1606 manuscript with a Spanish translation of the Quran

The Quran of Toledo is a 1606 manuscript copy of the Quran translated completely into a variety of Castilian in Latin script, probably in Villafeliche. It is held as manuscrito 235 at the Biblioteca de Castilla-La Mancha in Toledo. It is the only surviving full vernacular translation of the Quran from the period, although it includes exegetical commentaries and it is by no means a faithful word-for-word translation of the Quranic text.

== Script ==
Although Arabic and Latin scripts are used together in the colophon of the manuscript, the main text of the manuscript is written in Castillian using Latin script.

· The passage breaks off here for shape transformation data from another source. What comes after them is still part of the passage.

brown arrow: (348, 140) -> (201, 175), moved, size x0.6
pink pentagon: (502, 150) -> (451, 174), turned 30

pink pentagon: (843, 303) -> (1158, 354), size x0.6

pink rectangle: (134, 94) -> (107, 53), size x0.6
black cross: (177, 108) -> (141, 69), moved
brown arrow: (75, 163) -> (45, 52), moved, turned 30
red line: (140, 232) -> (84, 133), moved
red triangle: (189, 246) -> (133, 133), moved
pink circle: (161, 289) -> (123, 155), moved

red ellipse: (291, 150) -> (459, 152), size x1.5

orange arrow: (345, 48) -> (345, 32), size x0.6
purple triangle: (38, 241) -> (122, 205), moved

The copyist writes that they are able to write with greater speed and ease in Latin script, admitting a poor knowledge of Arabic, writing: "[el escribano] sabe la letra de los cristianos y de los muçlimes y parte del arábigo," though the copyist writes that the Quranic text is copied from a bilingual codex: "lo copió de otro Alcorán que estaba en su propia lengua de arábigo y declarado palabra por palabra al vocablo." A number of bilingual codices used by Moriscos at the time survive, and Nuria de Castilla hypothesizes that the scribe of the Quran of Toledo was copying from the Aljamiado—text in Castilian written in Arabic script—from a bilingual codex containing the text in Arabic and Castilian, both written in Arabic script, thereby simply transliterating the Castilian text from Arabic script to Latin script.

== Text ==

=== Non-Quranic text ===

A full scan of the Quran of Toledo.

Exegetical commentaries are distinguished by their red ink in the first 105 folios, after which they are signaled with forward slash marks.

=== Language ===
Consuelo López-Morillas describes a peculiar "linguistic flavor" that the Quran of Toledo has in common with all Iberian vernacular Qurans, a discernible sacred "Quranic Spanish"—like the Latin of the Vulgate or the English of the Authorized Version. López-Morillas also notes the highly literary quality of the text, and the copyist's demonstrated knowledge of the Quran despite errors. She notes the presence of "Arabisms," such as the imitation of the Arabic absolute object (المفعول المطلق al-maf'ūl al-muṭlaq) construction: "¿Quién será aquel que anticipará ad Allah anticipamiento?" to render مَنْ ذَا الَّذِي يُقْرِضُ اللَّهَ قَرْضًا , though the use of Arabisms is not excessive.

== Publications ==
Consuelo López-Morillas published an edition and study of the manuscript in 2011.